Reinigung - hier war unchiffriert das Stichwort gefallen, das für diesen ganzen Räucherungsdiskurs bezeichnend war. Er zielte auf Reinlichkeit und Reinheit. Sie sind als essentielle Gebote anzusehen, denen jede Kultur im Wechselspiel von Selbst- und Fremdbild bedarf. Sie umschließen weitaus mehr als den profanen Aspekt von Sauberkeit, von Körperpflege und soziale Hygiene. Reinheitsgebote sind sakral aufgeladen, selbst unter der Chiffre der Zweckrationalität.
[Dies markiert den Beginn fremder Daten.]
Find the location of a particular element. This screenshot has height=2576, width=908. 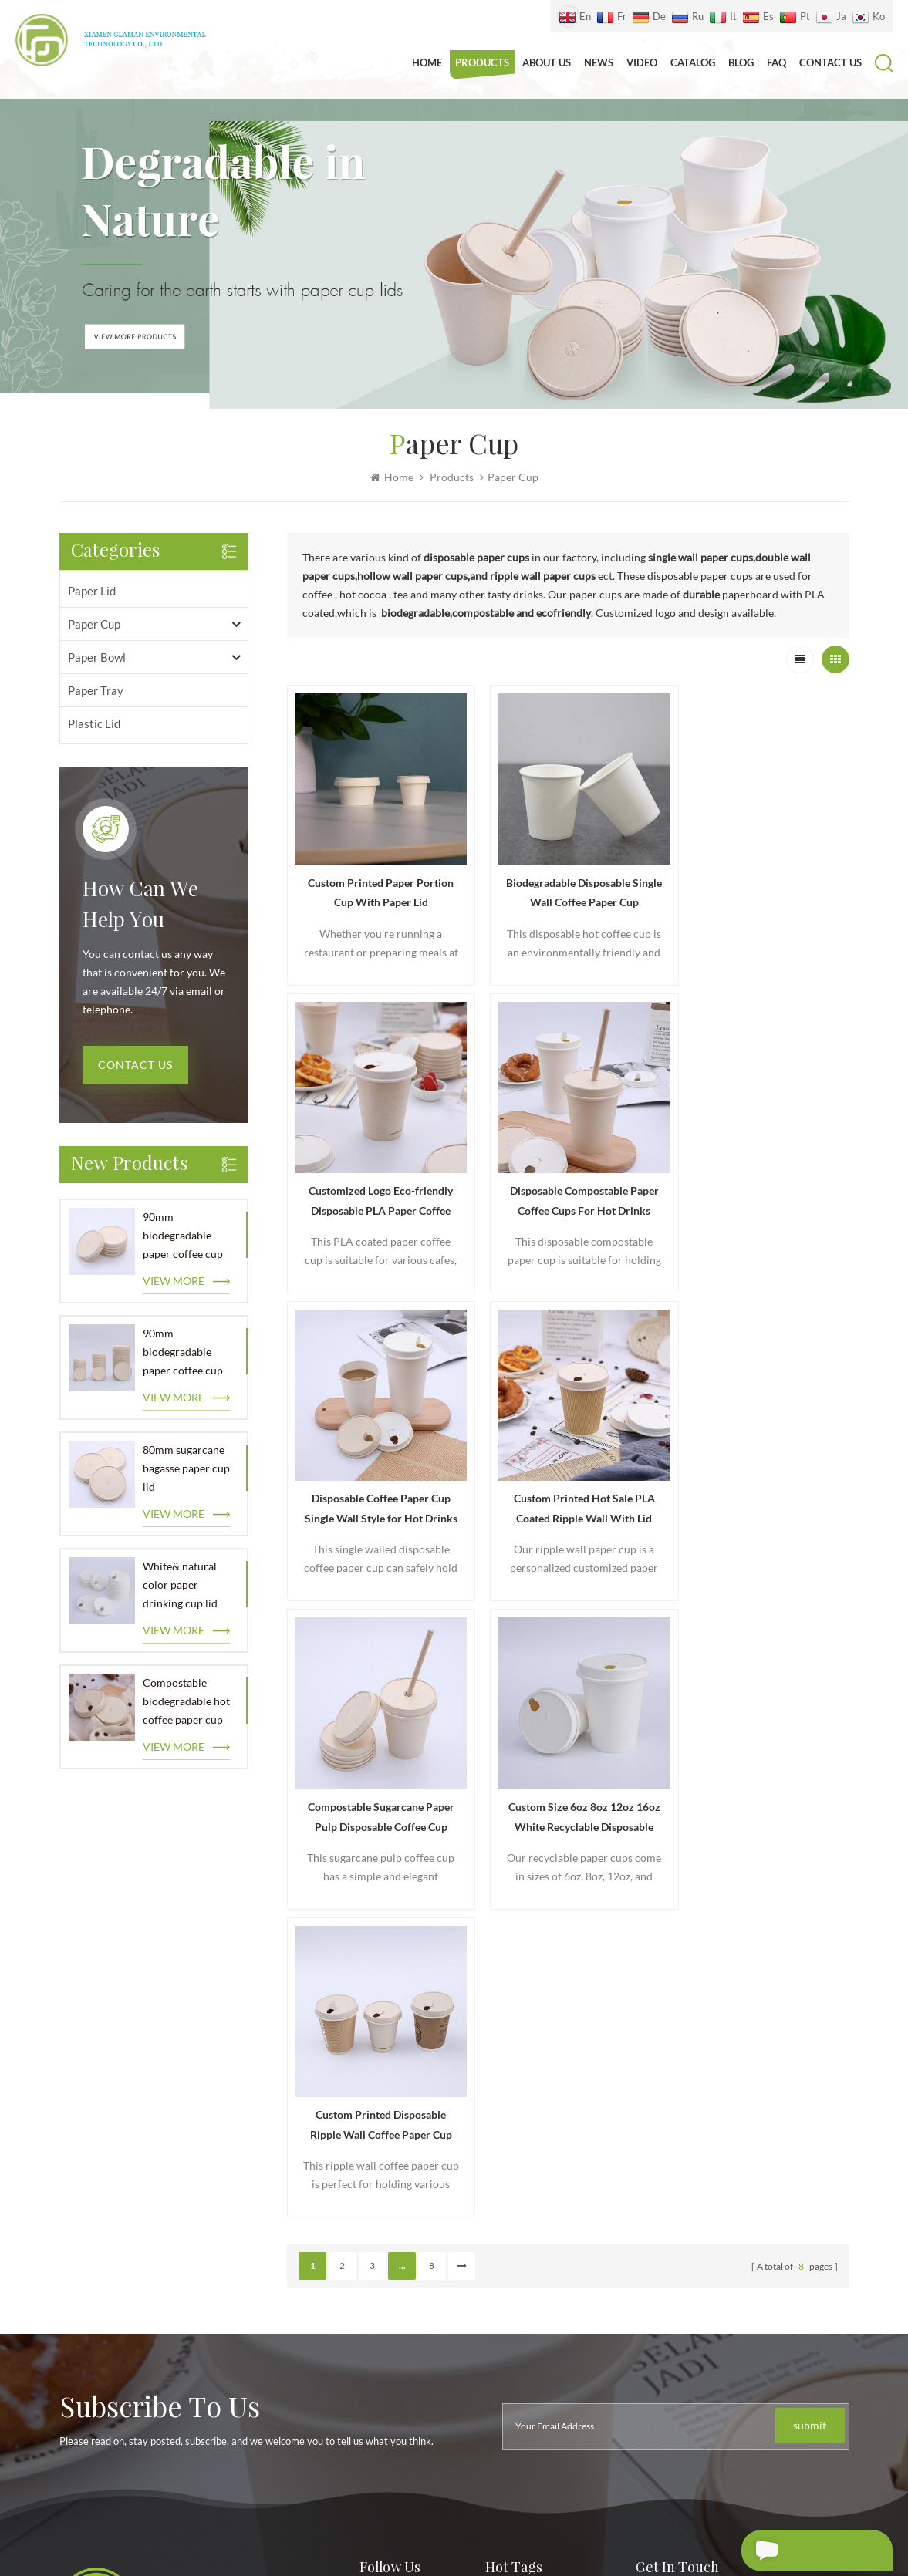

Soup Paper Bowls is located at coordinates (528, 2371).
Sie folgen auf ihre Weise den jeweils veränderlichen Vorstellungen von „reinlich" und „unreinlich", die nach Mary Douglas' mittlerweile klassischen Studie „Reinheit und Gefährdung" (1966) zum Grundbestand jeder kulturellen Grammatik gehören. Ihre Sogkraft beziehen sie aus dem, was doppelte Buchführung zu leisten imstande ist: Magisches in kausale Kontexte zu betten und kausale in magische. Dafür bieten die aufklärerische Fassung des Phänomens Luft und die Maßnahmen zur Luftabwehr Exempel ersten Ranges. Luft hatte etwas von dem Faszinosum und Tremendum an sich, das unverfügbaren Mächten immer zu eigen ist. Magische und kausal-begründbare Bedrohung überschnitten sich. Magisch gesehen war Luft okkult, kausal gesehen ominös. Sie war ein unfaßbares Etwas, das eine unfaßbare Seuche brachte, mit reinigenden Mitteln

204 Vgl.: Martina Christine Enke, Über die Bedeutung des Tabaks in der europäischen Medizin vom 16. bis ins 20. Jahrhundert, Berlin 1998, S. 331ff. 205 Barrie's, Die Cholera morbus, S. 9, 32f. 206 Dr. M. Mayer, Ueber die Anwendung des Feuers gegen die Cholera, in: Medicinisches Conversationsblatt, Nr. 49, 8. Dezember 1832, Sp. 387-390, hier: Sp. 389.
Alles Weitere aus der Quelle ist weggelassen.